Un costume bleu marine, des lunettes rectangulaires aux branches fines et une mine laissant transparaître une certaine jeunesse. Pierre Tacconi, 34 ans, est le maire de Guénange depuis 2020. Un rire communicatif remplit un bureau au sein duquel le plan de Guénange trône fièrement. À l’image de l’élu départemental qui a toujours voulu faire du local le cœur de sa vie politique. Le vice-président de la Communauté de Communes de l’Arc Mosellan (CCAM) explique que, pour lui, c’est sur ce plan que s’écrit notre démocratie. Il considère que c’est au contact des gens que la politique se joue. Le maire de 34 ans ne refuse jamais une discussion avec un de ses administrés. Il est intimement convaincu que c’est par ces moments d’échange que les personnes se sentent considérées. Pour lui, le local est ce qui permet d’avoir le plus grand impact sur sa communauté. Natif de Guénange, il a toujours voulu s’investir dans la vie publique et pouvoir changer sa commune.
« Petit j’ai vécu les municipales comme un gamin content d’aller tracter pour son père »
La politique a toujours été dans la vie du maire. Son père était conseiller municipal d’opposition lors de son enfance. « Petit j’ai vécu les municipales comme un gamin content d’aller tracter pour son père » se souvient-il. Et être immergé dans la politique dès cet âge prépare également à ses frasques. Le Guénangeois explique que dans la cour de récréation de l’école primaire, les « petits copains à l’école ne font pas trop de différences » et n’hésitent pas à le railler. Malgré tout, l’attachement à la politique reste ancré dans un coin de sa tête. C’est alors qu’en 2011, son père se retire de la vie politique. Mais ce qu’il ne sait pas encore, c’est que l’aventure politique de son fils vient tout juste de commencer. Il débute en s’engageant au Parti Radical Valoisien. Motivé à rejoindre notamment Jean-Louis Borloo étant, pour lui, un véritable exemple de l’Homme d’État tel qu’il l’imagine. En 2015, il est choisi comme conseiller départemental remplaçant du duo Isabelle Rauch – Pierre Zenner. En 2020, il devient maire de Guénange et 1 an plus tard, conseiller départemental. Entre toutes ces casquettes, ce fan du FC Metz se doit de sanctuariser son temps personnel.
Le temps personnel, un choix
Le travail des agendas devient de l’orfèvrerie. Entre son temps partiel professionnel et ses différents mandats, la semaine semble ne pas comporter assez de jours.

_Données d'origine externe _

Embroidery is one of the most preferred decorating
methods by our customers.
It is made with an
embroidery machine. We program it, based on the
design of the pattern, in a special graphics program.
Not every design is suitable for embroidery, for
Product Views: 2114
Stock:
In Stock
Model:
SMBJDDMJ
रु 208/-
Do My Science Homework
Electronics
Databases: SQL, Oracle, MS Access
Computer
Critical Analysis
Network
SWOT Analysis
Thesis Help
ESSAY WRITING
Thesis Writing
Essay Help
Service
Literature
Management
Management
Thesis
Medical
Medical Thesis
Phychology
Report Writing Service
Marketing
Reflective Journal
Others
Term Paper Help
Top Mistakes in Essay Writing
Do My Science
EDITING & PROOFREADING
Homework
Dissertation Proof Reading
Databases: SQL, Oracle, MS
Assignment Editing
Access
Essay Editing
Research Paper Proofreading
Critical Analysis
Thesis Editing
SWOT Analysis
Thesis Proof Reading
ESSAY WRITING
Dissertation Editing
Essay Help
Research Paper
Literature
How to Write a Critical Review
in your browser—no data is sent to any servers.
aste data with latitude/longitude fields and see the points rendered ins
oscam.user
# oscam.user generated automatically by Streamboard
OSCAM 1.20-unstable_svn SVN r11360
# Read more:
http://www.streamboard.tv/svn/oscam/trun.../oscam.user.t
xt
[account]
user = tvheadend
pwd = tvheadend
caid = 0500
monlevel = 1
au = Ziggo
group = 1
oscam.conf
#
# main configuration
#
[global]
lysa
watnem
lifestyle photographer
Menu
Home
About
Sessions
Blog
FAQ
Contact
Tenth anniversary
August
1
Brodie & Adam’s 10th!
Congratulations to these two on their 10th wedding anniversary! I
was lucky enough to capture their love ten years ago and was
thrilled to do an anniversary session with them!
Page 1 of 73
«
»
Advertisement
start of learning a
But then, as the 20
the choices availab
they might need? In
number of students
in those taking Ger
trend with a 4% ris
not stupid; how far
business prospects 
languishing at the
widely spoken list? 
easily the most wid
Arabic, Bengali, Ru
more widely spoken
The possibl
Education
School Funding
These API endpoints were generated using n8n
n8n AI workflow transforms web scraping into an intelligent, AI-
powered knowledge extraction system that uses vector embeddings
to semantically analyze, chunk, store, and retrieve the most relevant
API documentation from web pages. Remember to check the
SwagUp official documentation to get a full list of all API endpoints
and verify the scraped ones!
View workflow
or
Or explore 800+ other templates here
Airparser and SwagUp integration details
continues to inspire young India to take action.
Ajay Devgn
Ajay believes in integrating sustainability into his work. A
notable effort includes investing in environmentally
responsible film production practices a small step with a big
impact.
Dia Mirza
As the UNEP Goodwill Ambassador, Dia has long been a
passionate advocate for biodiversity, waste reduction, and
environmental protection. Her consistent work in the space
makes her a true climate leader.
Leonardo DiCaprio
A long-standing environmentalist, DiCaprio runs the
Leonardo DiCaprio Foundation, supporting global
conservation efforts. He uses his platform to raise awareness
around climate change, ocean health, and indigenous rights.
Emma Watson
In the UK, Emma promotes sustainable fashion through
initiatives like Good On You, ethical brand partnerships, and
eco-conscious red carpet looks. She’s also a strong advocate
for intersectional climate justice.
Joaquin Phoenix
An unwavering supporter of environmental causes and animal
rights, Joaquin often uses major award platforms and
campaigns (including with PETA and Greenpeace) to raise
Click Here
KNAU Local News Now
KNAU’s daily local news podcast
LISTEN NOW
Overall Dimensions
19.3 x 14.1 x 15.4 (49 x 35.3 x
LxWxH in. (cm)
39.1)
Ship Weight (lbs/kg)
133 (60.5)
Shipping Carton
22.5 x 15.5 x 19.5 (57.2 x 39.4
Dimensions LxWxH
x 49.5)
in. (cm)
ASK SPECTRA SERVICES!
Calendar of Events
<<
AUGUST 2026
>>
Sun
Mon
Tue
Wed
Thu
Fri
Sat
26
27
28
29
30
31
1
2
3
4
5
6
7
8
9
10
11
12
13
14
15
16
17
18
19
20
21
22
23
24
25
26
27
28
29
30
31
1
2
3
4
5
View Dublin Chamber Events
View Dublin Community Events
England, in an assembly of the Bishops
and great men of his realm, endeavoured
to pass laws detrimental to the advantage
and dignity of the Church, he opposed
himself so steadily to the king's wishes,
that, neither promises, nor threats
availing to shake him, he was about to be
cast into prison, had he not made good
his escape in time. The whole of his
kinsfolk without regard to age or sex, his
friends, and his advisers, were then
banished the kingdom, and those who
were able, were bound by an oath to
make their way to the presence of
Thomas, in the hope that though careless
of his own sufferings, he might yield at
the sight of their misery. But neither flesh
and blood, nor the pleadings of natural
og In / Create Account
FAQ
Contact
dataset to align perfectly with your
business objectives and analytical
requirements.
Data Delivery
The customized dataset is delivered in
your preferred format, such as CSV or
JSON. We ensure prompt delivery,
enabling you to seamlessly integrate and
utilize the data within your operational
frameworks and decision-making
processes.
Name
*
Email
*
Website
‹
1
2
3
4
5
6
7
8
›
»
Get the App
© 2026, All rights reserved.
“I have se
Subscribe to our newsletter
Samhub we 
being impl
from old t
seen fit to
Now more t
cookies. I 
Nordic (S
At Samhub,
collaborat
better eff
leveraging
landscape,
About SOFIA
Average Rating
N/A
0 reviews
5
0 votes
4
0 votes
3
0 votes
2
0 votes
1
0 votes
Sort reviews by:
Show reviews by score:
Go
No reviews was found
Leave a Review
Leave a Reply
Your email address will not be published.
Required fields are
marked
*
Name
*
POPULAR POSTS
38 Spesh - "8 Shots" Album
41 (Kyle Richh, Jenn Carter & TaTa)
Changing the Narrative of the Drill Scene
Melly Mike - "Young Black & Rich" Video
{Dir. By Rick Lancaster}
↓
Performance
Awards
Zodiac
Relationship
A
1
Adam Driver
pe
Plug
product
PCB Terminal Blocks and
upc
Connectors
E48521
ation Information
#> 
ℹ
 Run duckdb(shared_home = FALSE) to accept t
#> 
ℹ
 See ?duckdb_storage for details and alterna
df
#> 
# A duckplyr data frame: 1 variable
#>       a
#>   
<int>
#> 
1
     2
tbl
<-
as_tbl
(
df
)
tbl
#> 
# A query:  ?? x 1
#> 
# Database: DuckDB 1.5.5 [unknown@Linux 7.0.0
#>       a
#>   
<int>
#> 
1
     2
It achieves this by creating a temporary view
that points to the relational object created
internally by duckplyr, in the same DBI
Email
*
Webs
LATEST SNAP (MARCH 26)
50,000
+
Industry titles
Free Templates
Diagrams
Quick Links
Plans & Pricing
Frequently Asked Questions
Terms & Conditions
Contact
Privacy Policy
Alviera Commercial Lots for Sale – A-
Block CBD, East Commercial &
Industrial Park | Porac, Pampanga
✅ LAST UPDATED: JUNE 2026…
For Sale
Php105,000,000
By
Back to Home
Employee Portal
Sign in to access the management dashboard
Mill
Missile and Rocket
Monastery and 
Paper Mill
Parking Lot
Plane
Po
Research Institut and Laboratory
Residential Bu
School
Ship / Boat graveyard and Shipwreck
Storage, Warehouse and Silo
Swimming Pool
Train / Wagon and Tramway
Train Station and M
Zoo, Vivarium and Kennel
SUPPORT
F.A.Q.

Il faudrait parfois pouvoir multiplier les heures de certaines journées pour pouvoir caler tous les rendez-vous. D’autant que l’engagement est le trait de caractère qui le définit pour ses collègues élus. Alors le temps personnel devient alors un choix. Sur son agenda, le président de Moselle TV se doit de bloquer des créneaux, de les sanctuariser pour s’assurer de prendre du temps pour soi. Il profite aussi des rares moments où « les urgences peuvent attendre le lendemain » pour enfourcher son vélo lorsque la météo le permet. 1 week-end sur deux, l’élu s’offre une parenthèse loin des mandats en se rendant au stade Saint-Symphorien. Là-bas, il refait vivre l’enfant qui scrutait chaque match de l’équipe attentivement, attendant la moindre occasion pour laisser exploser sa joie. Un hobbie révélateur de la « sympathie et l’accessibilité » qu’Alex Gutschmidt, un élu travaillant régulièrement avec le Guénangeois, lui trouve. Pour le conseiller départemental, le stade permet d’accomplir les mots de Jacques Brel qu’il reprend à son compte : « il faut que le corps exulte ». L’ambiance de stade « se vit ». Mais les parenthèses ne durent jamais bien longtemps. Le quotidien finit toujours par se rappeler à lui, notamment en ces périodes électorales. À l’aube des élections municipales de 2026, la campagne à mener vient ajouter davantage de rouages à intégrer à la délicate machine horlogère de tous ces agendas.